EY Budget reaction: Stamp Duty on Expensive Homes - the Empire strikes back
Patrick Stevens, tax partner at EY comments:
“Stamp Duty avoidance on the purchase of expensive homes has been rife for well over a year. Many people have wondered why the loopholes have not been closed down before now. Now that the counteraction has arrived it is draconian.
“Anyone foolish enough to transfer a house (worth over £2m) into a company in the future will pay 15% Stamp Duty. It means that this will just not happen. For those houses worth over £2m that are already in companies, there is the promise of "a large annual charge" (to be consulted on) and a Capital Gains Tax charge if they are sold out of the company after April 2013. All of this is clearly aimed at making people close down companies holding their houses before April next year.
“An alternative way of avoiding this Stamp Duty was to use the detailed provisions of the Sub sale rules. This has also been closed down. Finally the Chancellor stated that if people found new loopholes in this area of tax they would be immediately closed down with retrospective effect.

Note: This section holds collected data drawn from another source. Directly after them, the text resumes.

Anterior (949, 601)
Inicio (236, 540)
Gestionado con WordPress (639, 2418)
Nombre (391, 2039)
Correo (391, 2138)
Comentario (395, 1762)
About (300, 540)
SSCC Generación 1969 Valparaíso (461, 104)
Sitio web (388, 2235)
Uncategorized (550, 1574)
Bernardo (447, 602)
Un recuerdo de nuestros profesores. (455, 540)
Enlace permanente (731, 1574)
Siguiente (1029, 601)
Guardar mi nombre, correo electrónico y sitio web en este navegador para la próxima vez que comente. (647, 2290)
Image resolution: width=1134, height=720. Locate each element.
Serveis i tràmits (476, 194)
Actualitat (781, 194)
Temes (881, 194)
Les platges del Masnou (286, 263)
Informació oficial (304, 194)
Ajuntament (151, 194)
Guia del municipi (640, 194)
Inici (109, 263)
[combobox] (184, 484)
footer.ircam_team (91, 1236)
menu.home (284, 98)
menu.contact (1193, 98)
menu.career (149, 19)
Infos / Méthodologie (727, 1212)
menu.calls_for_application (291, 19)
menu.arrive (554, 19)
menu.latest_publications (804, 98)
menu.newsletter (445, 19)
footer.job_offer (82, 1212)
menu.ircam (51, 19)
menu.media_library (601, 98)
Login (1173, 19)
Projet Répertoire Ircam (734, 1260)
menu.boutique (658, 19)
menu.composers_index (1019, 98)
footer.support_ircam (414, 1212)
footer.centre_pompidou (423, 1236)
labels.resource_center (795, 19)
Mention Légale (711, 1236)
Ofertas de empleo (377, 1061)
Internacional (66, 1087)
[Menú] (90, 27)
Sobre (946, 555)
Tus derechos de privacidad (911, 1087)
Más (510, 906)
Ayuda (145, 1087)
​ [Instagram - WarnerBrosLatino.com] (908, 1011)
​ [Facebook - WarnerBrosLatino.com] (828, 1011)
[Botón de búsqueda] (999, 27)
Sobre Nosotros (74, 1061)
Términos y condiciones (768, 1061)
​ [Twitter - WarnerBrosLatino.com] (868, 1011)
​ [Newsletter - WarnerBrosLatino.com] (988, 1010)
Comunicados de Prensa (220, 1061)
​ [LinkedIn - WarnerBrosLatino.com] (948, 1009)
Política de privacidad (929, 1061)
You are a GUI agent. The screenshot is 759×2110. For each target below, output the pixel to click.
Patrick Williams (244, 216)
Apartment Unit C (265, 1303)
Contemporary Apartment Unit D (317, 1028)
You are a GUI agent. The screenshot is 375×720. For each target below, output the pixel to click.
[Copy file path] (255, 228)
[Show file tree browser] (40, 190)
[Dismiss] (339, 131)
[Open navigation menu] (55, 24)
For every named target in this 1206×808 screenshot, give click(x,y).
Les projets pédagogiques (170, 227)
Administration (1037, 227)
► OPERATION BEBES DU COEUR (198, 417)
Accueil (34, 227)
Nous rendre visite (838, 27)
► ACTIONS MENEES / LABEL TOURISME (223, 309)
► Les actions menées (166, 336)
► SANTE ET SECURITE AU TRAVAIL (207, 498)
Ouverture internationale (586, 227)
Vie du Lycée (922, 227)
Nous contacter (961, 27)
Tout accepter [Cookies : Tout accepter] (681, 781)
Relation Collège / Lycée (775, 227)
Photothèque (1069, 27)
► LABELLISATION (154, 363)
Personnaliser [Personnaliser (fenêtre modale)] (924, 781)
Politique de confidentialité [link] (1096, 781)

“Many people will be able to understand the reason for these changes. However some people hold property through companies for reasons completely unconnected with tax. For example, for people who come from certain other countries who have forced heirship rules, it is the only way of passing on their assets as they wish to do so. For others it is important to maintain privacy about their assets. In these and other cases these rules will have difficult side effects.”